We were kind of shook up after this happened. I sort of burned the popcorn, and we didn't resume our Lost-watching for a bit. Of course, the discussion continued on as to whether they were actually gunshots we heard.

We recovered no evidence in our search. That should be very highly significant given that we are excellent "evidence-finders." Jury is still out. But I am relatively certain that gunshots rang out. Right in front of my building. I would be lying if I said that it didn't creep me out. That being said, I feel like I got a bit of street cred now. Right?

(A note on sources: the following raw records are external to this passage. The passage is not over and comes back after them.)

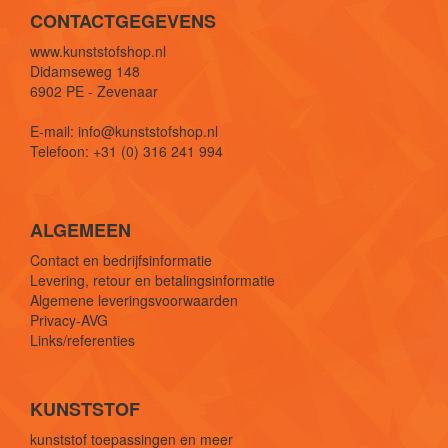
CONTACTGEGEVENS
www.kunststofshop.nl
Didamseweg 148
6902 PE - Zevenaar
E-mail: info@kunststofshop.nl
Telefoon: +31 (0) 316 241 994
ALGEMEEN
Contact en bedrijfsinformatie
Levering, retour en betalingsinformatie
Algemene leveringsvoorwaarden
Privacy-AVG
Links/referenties
KUNSTSTOF
kunststof toepassingen en meer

My guess is jury is still out on that one too.

Sunday, January 3, 2010

Embarking on a new decade

A childhood friend asked me recently, "What sorts of things do you want to do this year, our last year of our 20s, to make it memorable?" To be honest, the question took me aback. Not the fact that she asked me this question, which is, admittedly, a fair question, but the fact that I just had no real answer for her.

So here I go. What sorts of things can I do to make this year memorable in my last ten or so months of being in my twenties?

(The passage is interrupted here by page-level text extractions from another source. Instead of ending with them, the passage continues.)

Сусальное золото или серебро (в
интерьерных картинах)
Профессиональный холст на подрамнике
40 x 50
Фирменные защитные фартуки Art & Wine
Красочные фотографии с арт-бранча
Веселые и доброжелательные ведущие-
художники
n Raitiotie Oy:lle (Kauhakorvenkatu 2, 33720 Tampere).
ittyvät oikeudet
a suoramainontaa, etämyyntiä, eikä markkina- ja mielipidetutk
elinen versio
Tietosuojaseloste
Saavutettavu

Five years ago, had someone asked me, "What do you want to accomplish by the time you're thirty?" I would have answered: Own my own condo. Be married.

I chuckle now at those goals. A mixture of naivety and lack of awareness, they were honest answers at the time, and goals that I believed I could fulfill. Unfortunately, there were certain conditions precedent that did not occur. I did not get a high-paying job right out of law school. Oh, and those loans to go to law school? I quickly discovered that I really did have to pay them back. And the marriage thing? Got that one wrong too. Turns out you should date someone that you really can imagine making you happy "'til death do us part."

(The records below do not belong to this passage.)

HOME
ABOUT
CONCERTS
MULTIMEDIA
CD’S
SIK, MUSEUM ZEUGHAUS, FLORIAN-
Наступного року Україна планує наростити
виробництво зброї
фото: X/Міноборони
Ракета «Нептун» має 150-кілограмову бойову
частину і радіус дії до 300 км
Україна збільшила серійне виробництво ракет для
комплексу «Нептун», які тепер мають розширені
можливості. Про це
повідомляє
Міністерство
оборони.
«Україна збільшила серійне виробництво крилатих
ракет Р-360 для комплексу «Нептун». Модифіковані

It is not surprising that shortly after graduating law school, I quit making new years resolutions. Given my sad state of affairs on my "before thirty goals," I just was tired of feeling like a failure. Of course, I still look at the new year and hope that I will lose ten pounds (actually, more like twenty pounds this year). I still hope that I will budget better and save more money. However, those five or so years since I graduated law school, I have wised up. Resolutions aren't the way to go. Self-awareness is where it's at.

Therefore, it is on the third of January (and the eve of starting a new job) that I take stock at where I am in my life. I have made what I believe to be a terrific career move in quitting my private practice career and moving into the government sector. I am dating someone who makes me laugh and feel beautiful on a daily basis. I have family that might be far away, but I know they are always there when I need them. I have friends that truly are out-of-this-world fabulous.

So, in looking at 2010, the year I turn thirty, I vow to accomplish this: Be grateful every day for my life and know that no matter what life throws at me, I will learn something, and use it to be a better person.

And maybe lose ten pounds before the big 3-0 strikes. Hey, I'm only human.